Fanny : Tu nous l’as dit tout à l’heure, dans les rituels d’exécution, parfois on tranche la tête, parfois on pend. Est-ce que tu peux nous en dire un petit peu plus sur ça, pourquoi on fait tel type de mise à mort de quelqu’un plutôt qu’une autre, qu’est-ce que ça peut signifier ?

Héléna : Les exécutions les plus fréquentes, ce sera les pendaisons ou les décapitations. Les pendaisons c’est quand même bien au-dessus en termes de fréquence, en tous les cas de ce que j’ai observé dans les manuscrits mais aussi de ce que Barbara Morel a montré. Les pendaisons en gros, ça s’adresse plus… en fait c’est une question de catégorie sociale. Les pendaisons, ce sera plus « monsieur tout le monde », là où les décapitations ce sera tout de suite des individus qui font partie du cercle péri-royal, etc. Quand il y a une décapitation, c’est nécessairement quelqu’un qui est à peu près « important » au sens de la royauté, quelqu’un qui fait partie du groupe aristocrate. Donc là, il y a une distinction. Après, il y a aussi la distinction genrée où les femmes, du coup, dans un rapport de pudeur et dans un rapport de corps, de monstrance du corps, les femmes auront des types d’exécution très différentes. Il y a l’idée du bûcher qui est en tête à peu près pour tout le monde, mais il y a aussi enterrée vivante et d’autres petites choses très sympathiques dans le même genre. Les femmes ont des types d’exécution qui sont très différentes. Par ailleurs, les femmes ne sont pas figurées en tant que participantes des exécutions. On ne les voit pas en tant que regardeuses…

Fanny : Mais on les voit en tant que…

Héléna : … qu’exécutées, mais c’est rare.

Fanny : J’imagine qu’on n’a pas de femme bourreau ?

Héléna : Non, on n’a pas de femme bourreau. Des femmes figurées en tant que participantes dans le public, j’en ai vu rarement. C’est pas dans la documentation que j’ai étudiée mais les rares femmes que j’ai vu c’était des femmes qui seraient plus catégorie « aristocratie » et qui se retrouvaient du coup dans des grandes villes, au balcon, mais vraiment loin, retirées de l’espace de l’exécution. Les femmes, c’est vraiment des individus qui sont — en tout cas dans la participation au rituel — relativement exclus, et lorsqu’il advient de l’exécution même d’une femme, c’est dans des rapports de pudeur par rapport au corps, parce que quand on va pendre ou décapiter quelqu’un, il a les jambes nues, les bras nus, ça c’est pas possible pour une femme. Donc c’est pour des raisons de pudeur aussi qu’il y a des exécutions qui sont différentes.
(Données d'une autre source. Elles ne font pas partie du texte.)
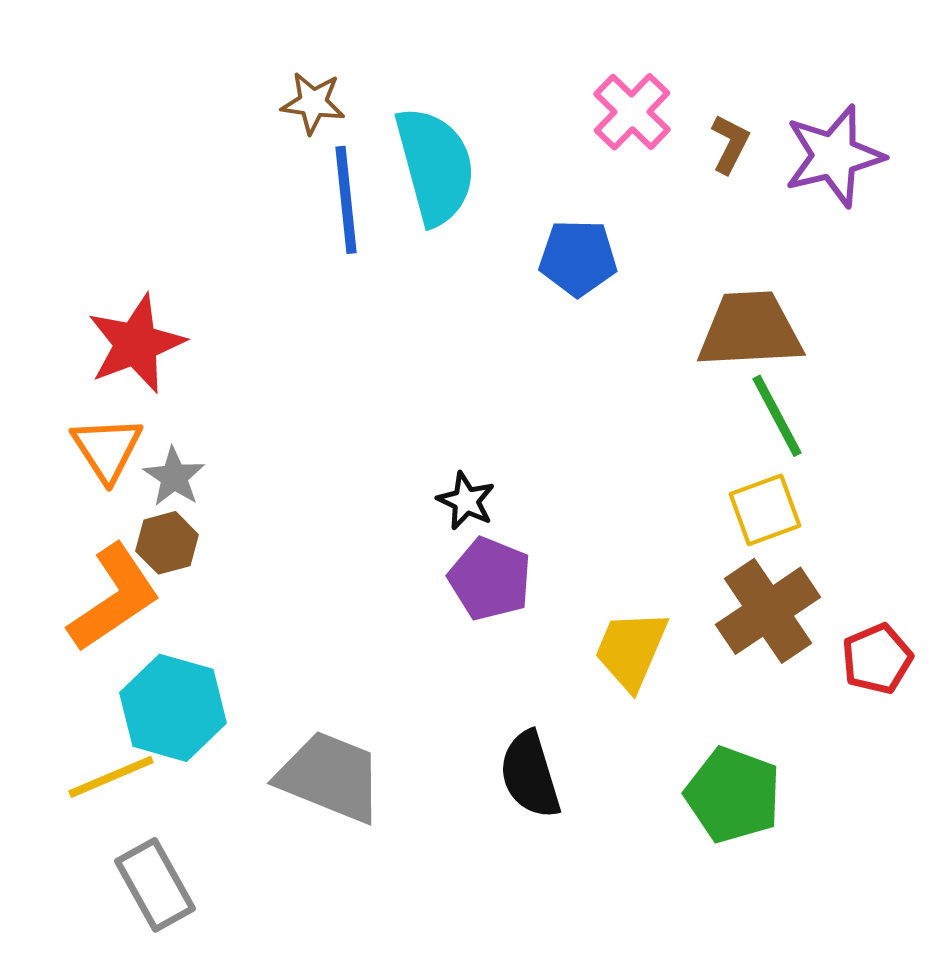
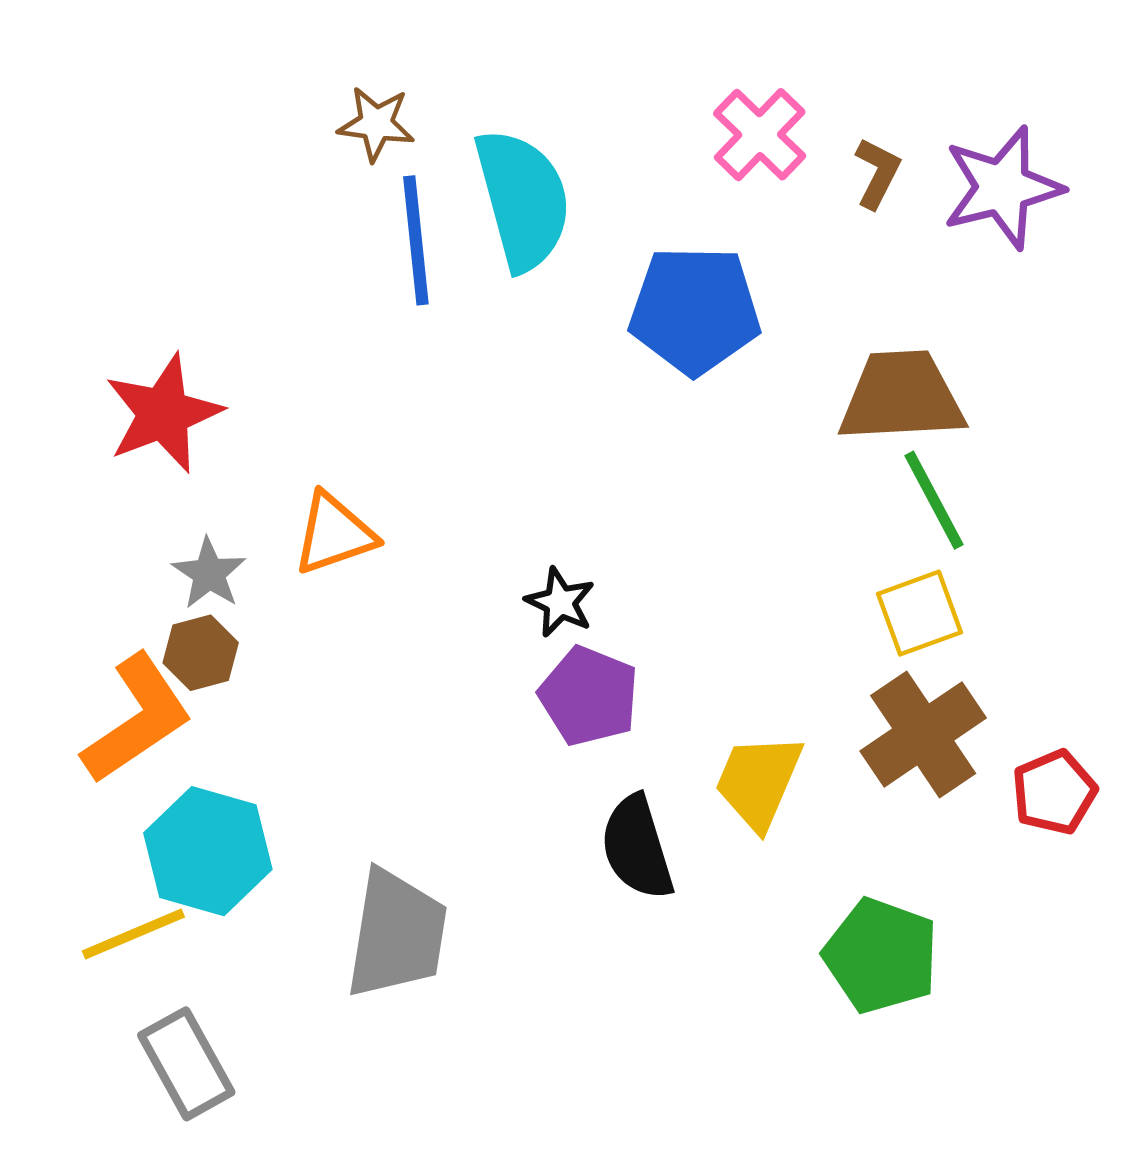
blue pentagon: (578, 258) -> (695, 310), size x1.4
orange triangle: (107, 449) -> (334, 534), moved, turned 44
black semicircle: (530, 775) -> (637, 847), moved
gray trapezoid: (330, 777) -> (397, 934), turned 77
Fanny : Mais, brûler une femme, c’est quand même vachement montrer son corps ?

Héléna : Brûler une femme, c’est montrer son corps mais en même temps le bûcher c’est aussi le type d’exécutions qui vont être faites pour les individus qui font partie du clergé, ou les individus qui sont religieux, c’est pas la même « zone » d’exécution. C’est vraiment un rapport plus infernal, dans le sens enfer, c’est le jugement, mais un jugement qui est plus « divin »…

Fanny : La religion est toujours dans le coin !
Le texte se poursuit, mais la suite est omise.